PROBLEM STATEMENT — Using the data below, tally the lines that include the string "cultures". Only the number is wanted.

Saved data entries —
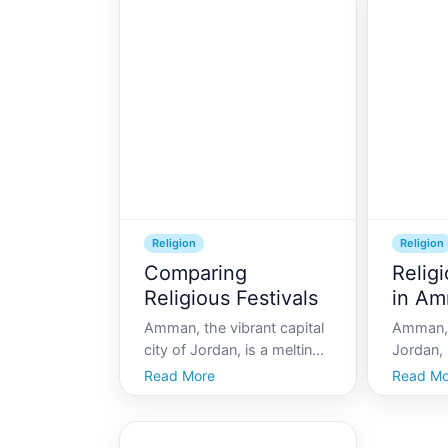
cultures and religions,
personal 
offering an array of sites
resident
that reflect its complex
Jordan,
history and diverse
a beacon
community.
Religion
Religion
Comparing
Religi
Religious Festivals
in A
Amman, the vibrant capital
Amman, 
city of Jordan, is a melting
Jordan, i
pot of cultures and
history 
Read More
Read Mo
traditions, with a rich
a unique
tapestry of religious
ancient
festivals. These festivals
For visi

RESPONSE FOR THIS EXERCISE — 2